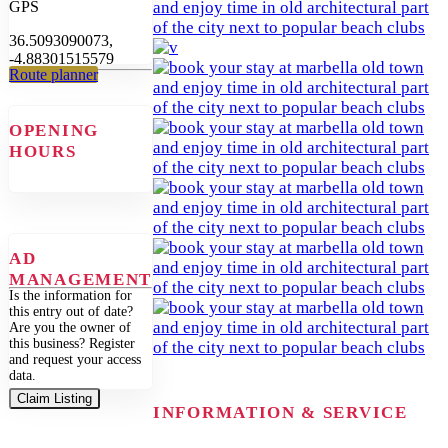
GPS
36.5093090073,
-4.88301515579
Route planner
OPENING
HOURS
AD
MANAGEMENT
Is the information for
this entry out of date?
Are you the owner of
this business? Register
and request your access
data.
Claim Listing
INFORMATION & SERVICE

#####

*TO DO*. Select all lines with the word "this" from the entries above.

*EXERCISE RESULT*.
this entry out of date?
this business? Register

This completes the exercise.